Il mondo è ripartito senza aspettare l'Italia: il
Presidente dell'ENI Giuseppe Recchi è intervenuto il 15 aprile scorso su
Affari & Finanza con un articolo così intitolato, affermando tra l'altro: "Noi europei pesiamo per il 7% della popolazione mondiale, per il 25% dell'economia, per il 50% dei benefici sociali erogati dagli Stati. Il nostro welfare è stato tarato per una demografia molto diversa da quella oggi propria dei nostri Paesi e 20 milioni di disoccupati nell'eurozona hanno bisogno di tassi di crescita ben diversi per poter tornare presto ad avere un lavoro.

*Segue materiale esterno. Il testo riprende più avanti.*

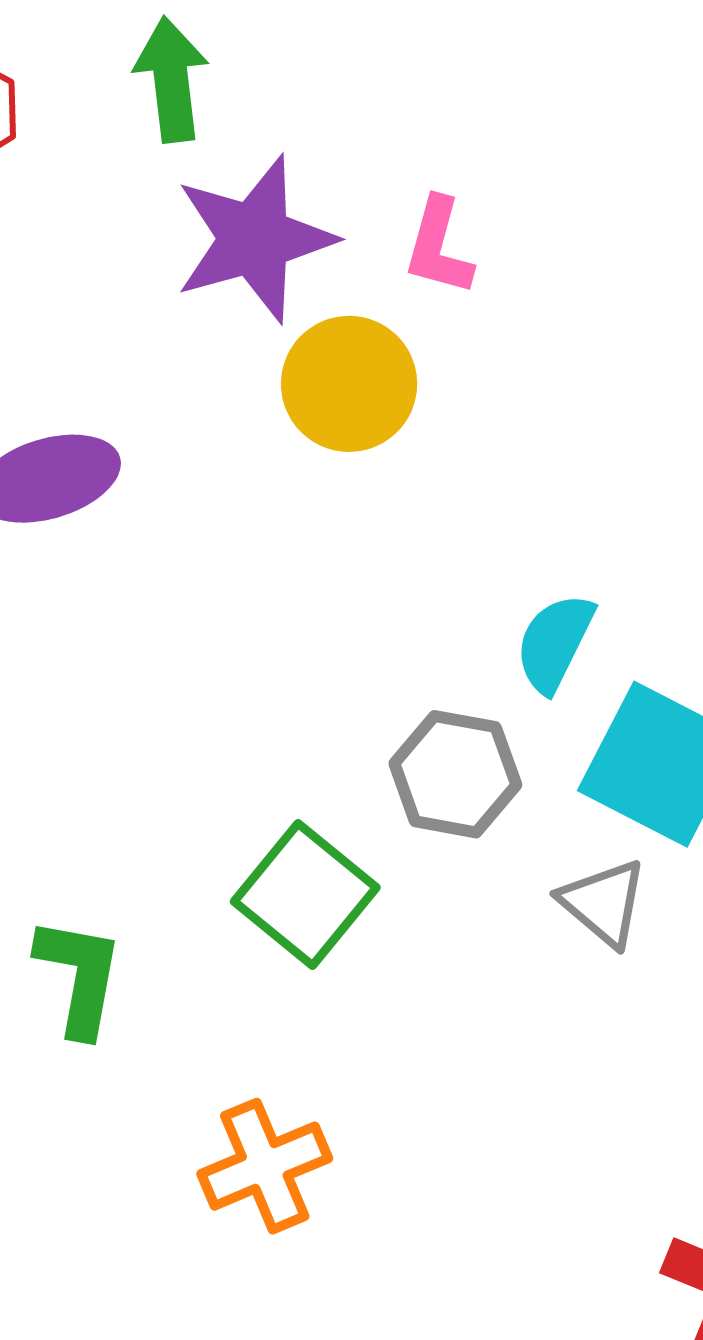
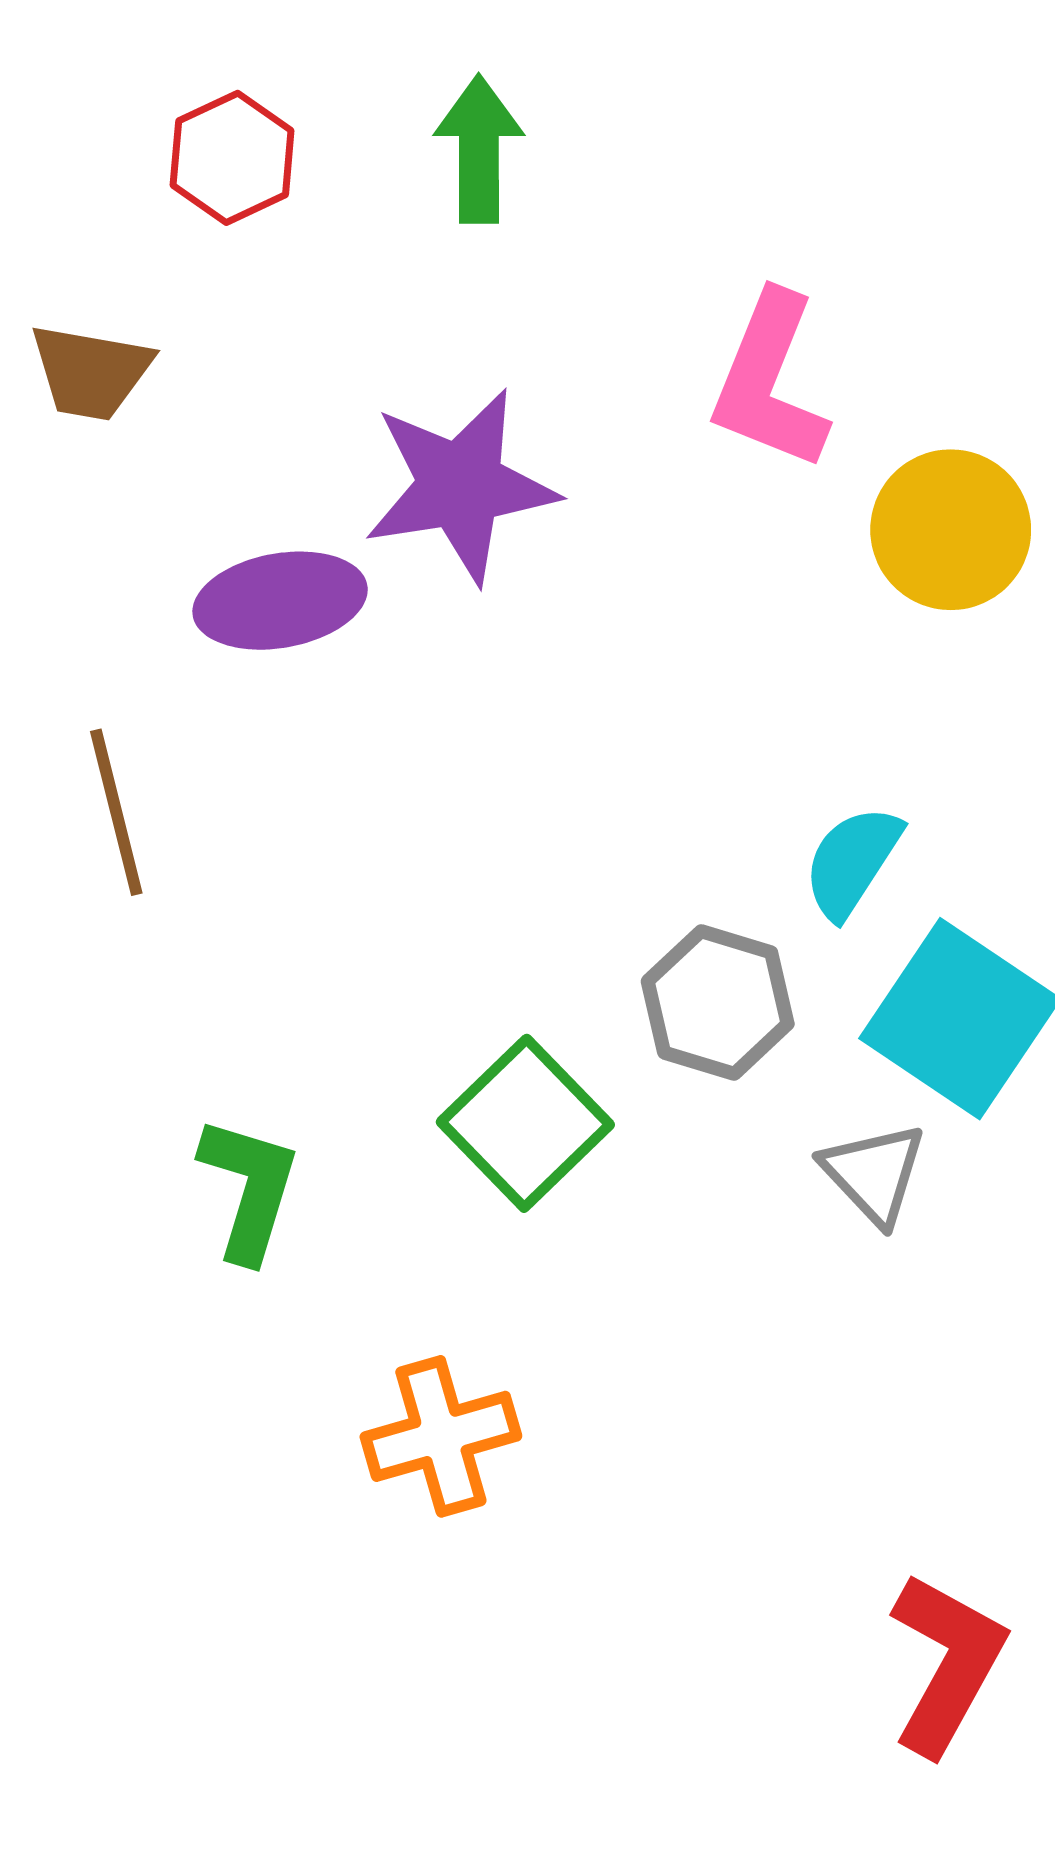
purple star: (254, 239) -> (461, 486), moved
pink L-shape: (439, 246) -> (770, 381), size x1.5
yellow circle: (349, 384) -> (951, 530), moved

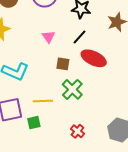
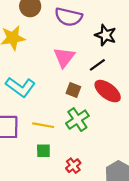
pink triangle: (48, 37) -> (64, 57), size x1.5
green square: (34, 123) -> (43, 151), moved

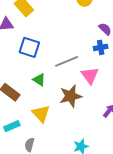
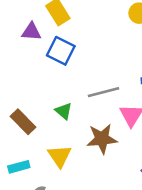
blue square: (29, 47) -> (61, 51), moved

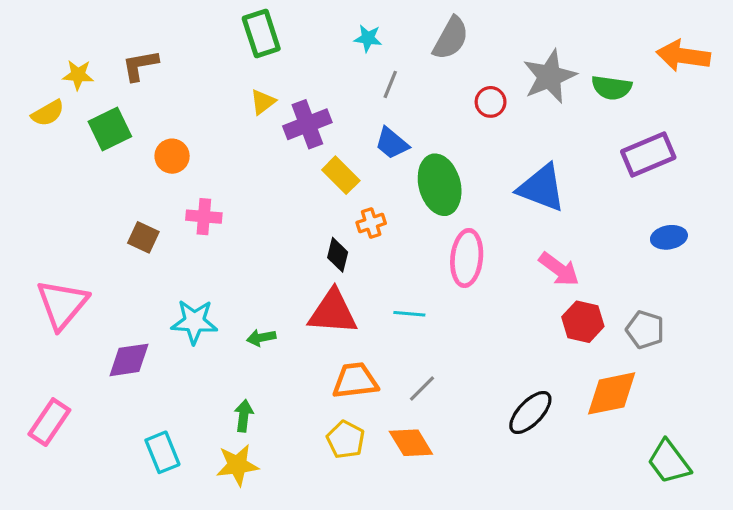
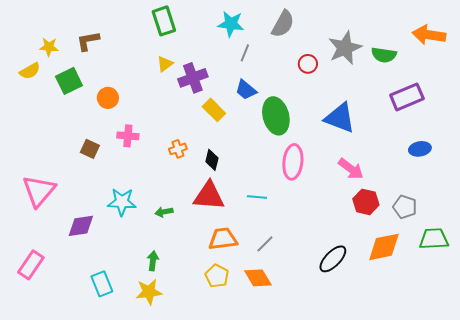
cyan star: (368, 38) -> (231, 24), size x1.5
orange cross: (371, 223) -> (178, 149), moved
green trapezoid: (669, 462) -> (434, 239), moved, turned 124

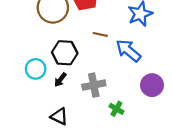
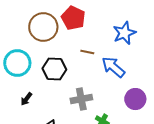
cyan circle: (36, 69) -> (17, 63), moved, size x1.4
black arrow: (60, 80) -> (26, 99), moved

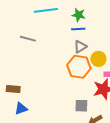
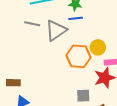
gray line: (28, 39) -> (32, 24), moved
gray triangle: (80, 47) -> (56, 30), moved, size x1.6

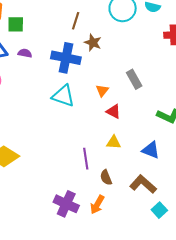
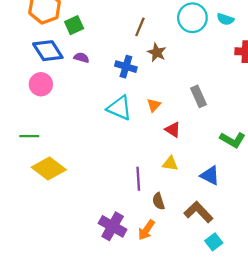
green square: (16, 24) -> (74, 25), turned -30
blue cross: (66, 58) -> (126, 67), size x0.7
orange triangle: (102, 91) -> (154, 105), moved

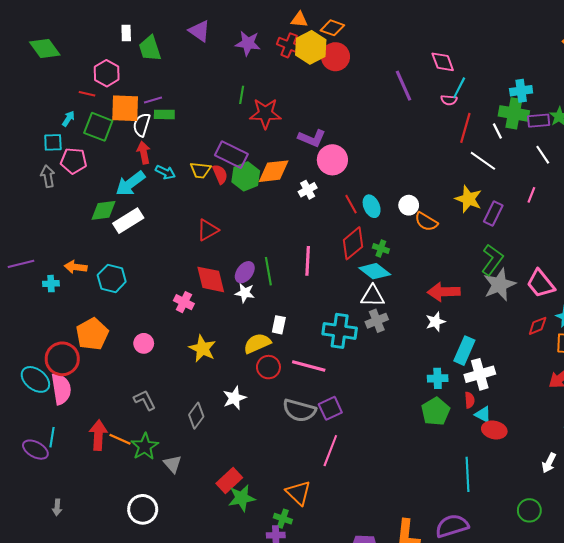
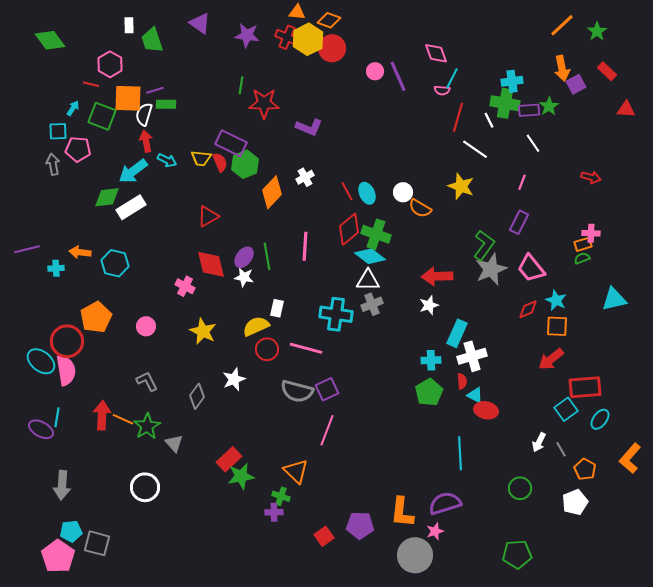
pink circle: (332, 160) -> (375, 71), moved, size x0.6
orange diamond: (274, 171) -> (272, 192), moved, turned -40
purple rectangle: (493, 213) -> (519, 222), moved
green cross: (381, 248) -> (376, 234), size x1.8
gray arrow: (57, 507) -> (62, 485), size x1.8

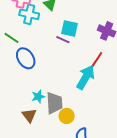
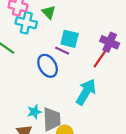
blue ellipse: (26, 58) -> (48, 66), moved
red line: (96, 61) -> (100, 58), moved

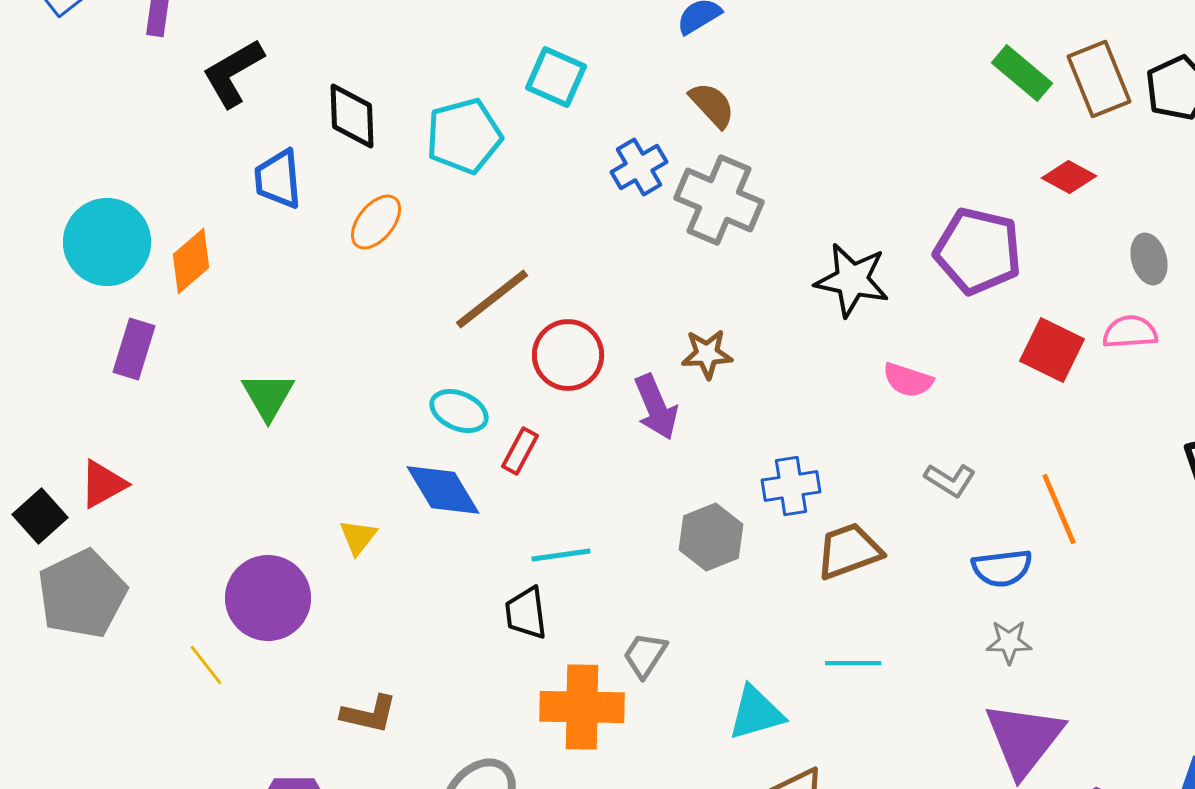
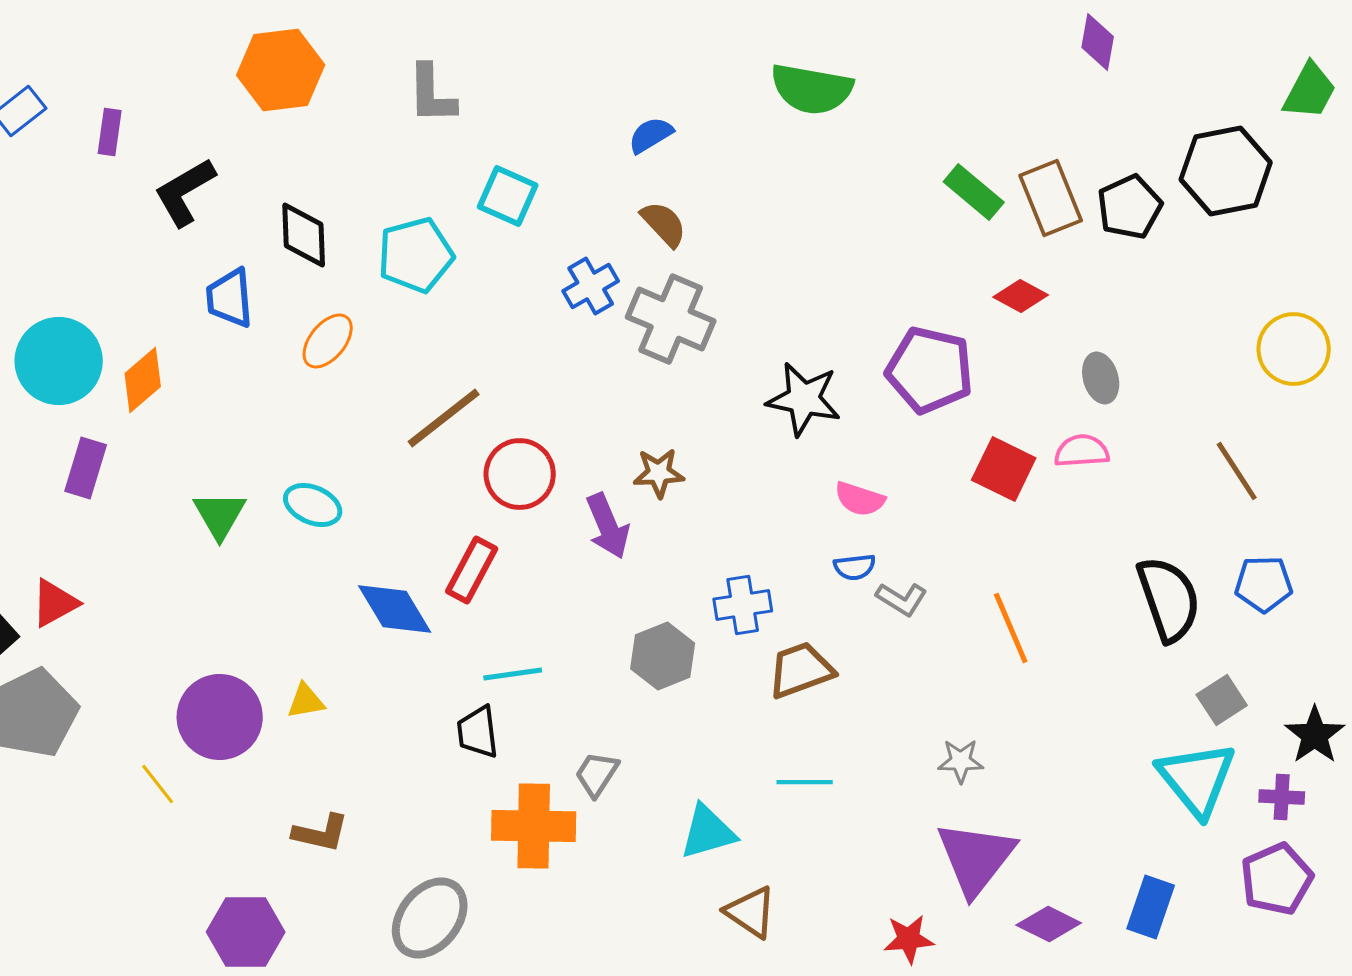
cyan ellipse: (459, 411) -> (313, 505), moved
red rectangle: (520, 451) -> (472, 570), size x1.4
yellow triangle: (358, 537) -> (306, 701), moved, turned 42
blue semicircle: (1002, 568) -> (855, 567), moved, size x0.7

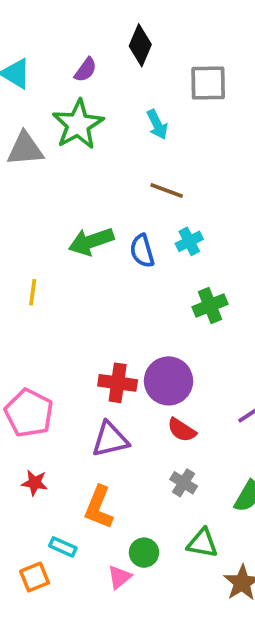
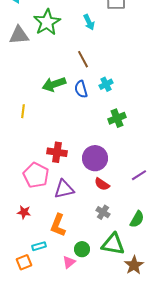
brown line: (167, 190) -> (83, 59), moved, turned 42
red cross: (118, 383) -> (57, 152), moved
pink pentagon: (29, 413) -> (36, 175), moved
green triangle: (202, 543) -> (113, 244), size x1.4
cyan rectangle: (63, 547) -> (39, 246), turned -40

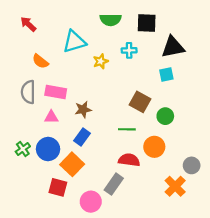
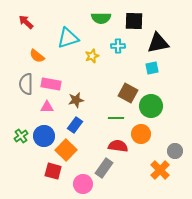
green circle: (165, 116) -> (151, 106), size x1.5

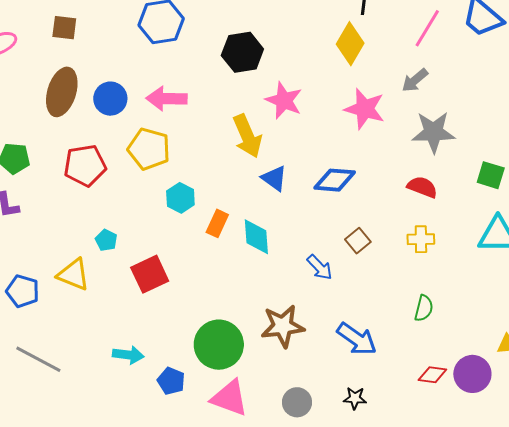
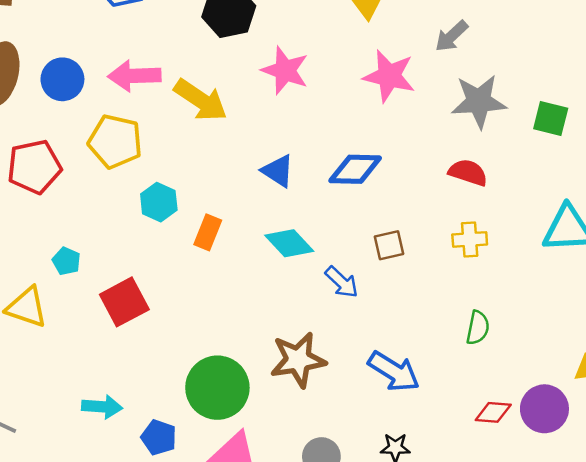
yellow arrow: (247, 136) -> (201, 100), moved, turned -30
green square: (491, 175) -> (551, 118), moved
cyan diamond: (256, 237) -> (289, 243), moved, turned -36
brown square: (358, 241) -> (389, 245), turned 30

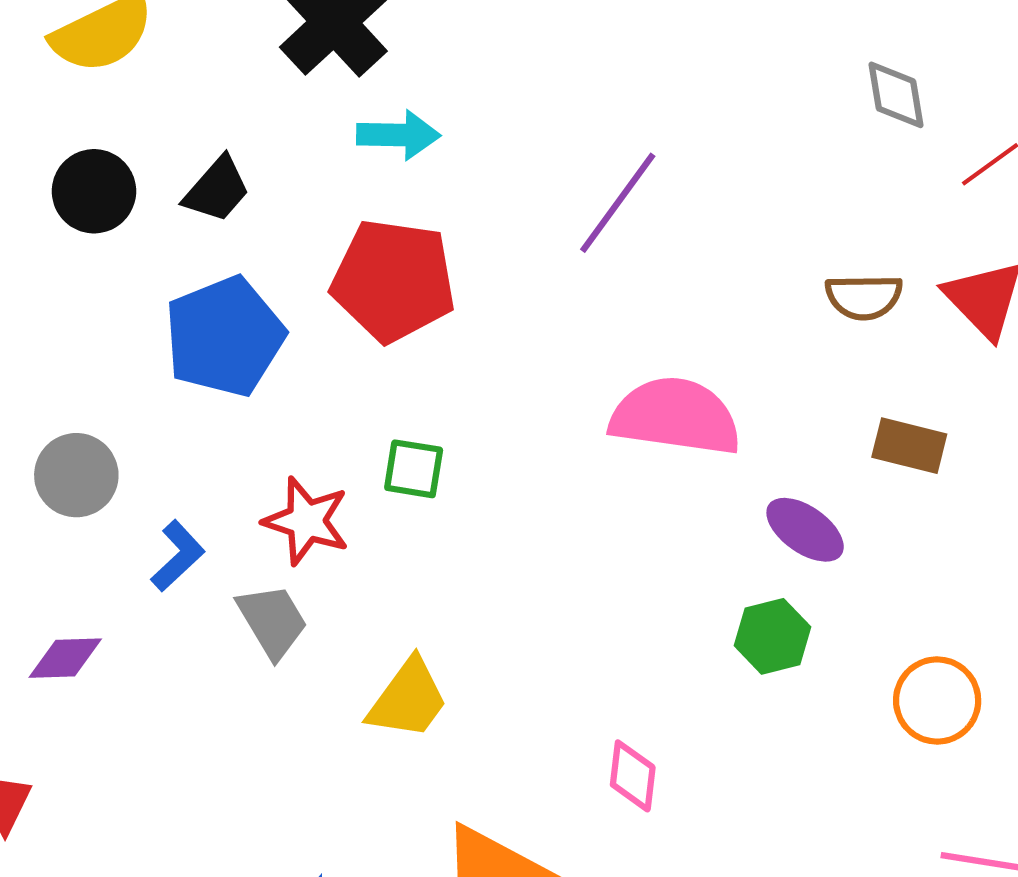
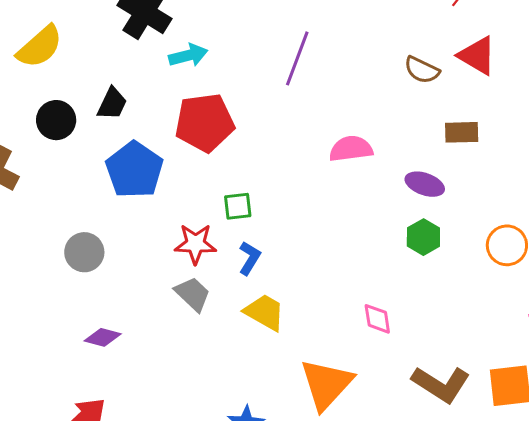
brown semicircle: (864, 297) -> (422, 70), turned 42
pink semicircle: (675, 416) -> (351, 149), size x0.7
blue L-shape: (178, 556) -> (250, 258), moved
purple diamond: (65, 658) -> (103, 337), turned 33
yellow trapezoid: (408, 699) -> (265, 312), turned -81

Sono necessarie riforme profonde, per rendere sostenibili i nostri stati sociali...". Affermazioni forti, che invitano a riflettere.
Ci fermiamo alla asserita insostenibilità del modello di welfare europeo, che avrebbe tre difetti: troppo generoso rispetto a quanto avviene nel resto del mondo; tarato su tendenze demografiche e speranze di vita ben diverse da quelle attuali; eccessivamente costoso per il sistema economico. Forse è vero l'esatto contrario: la crisi finanziaria e gli squilibri globali dipendono dai difetti dei sistemi di welfare di Usa e Cina.
L'Italia e l'Europa continentale hanno mantenuto fermo un modello di stato sociale che risale ai postumi della
crisi del '29, che negli Usa fu affrontata da Roosvelt con il New Deal: spese pubbliche finanziate in disavanzo ed un minimo di protezione sociale, con la
Social Security. Ben più solido e sostanzioso fu il sistema inglese di protezione sociale, che avrebbe accompagnato i cittadini "dalla culla alla tomba", fortemente ridimensionato da Margaret Thatcher a partire dagli anni '80. Con il
Welfare State si addossarono strutturalmente al complesso delle imprese i costi economici dei sussidi volti a fronteggiare la disoccupazione temporanea nel passaggio da un impiego all'altro, e soprattutto la protezione del reddito nella vecchiaia.
I modelli di riferimento oggi sono sostanzialmente tre: quello
statunitense ed anglosassone, basato sulla finanziarizzazione del soddisfacimento dei bisogni sociali e di accesso ai consumi durevoli, con l'azzeramento della capacità di risparmio e l'assorbimento di quote crescenti del reddito per servire il debito familiare; quello
cinese, basato sull'accumulo di elevate quote di risparmio, che comporta bassi consumi ed il soddisfacimento diretto e personale dei bisogni; quello
europeo continentale, in cui il sistema pubblico eroga attraverso una redistribuzione fiscale senza lucro una mole rilevante di servizi collettivi e di protezioni sociali.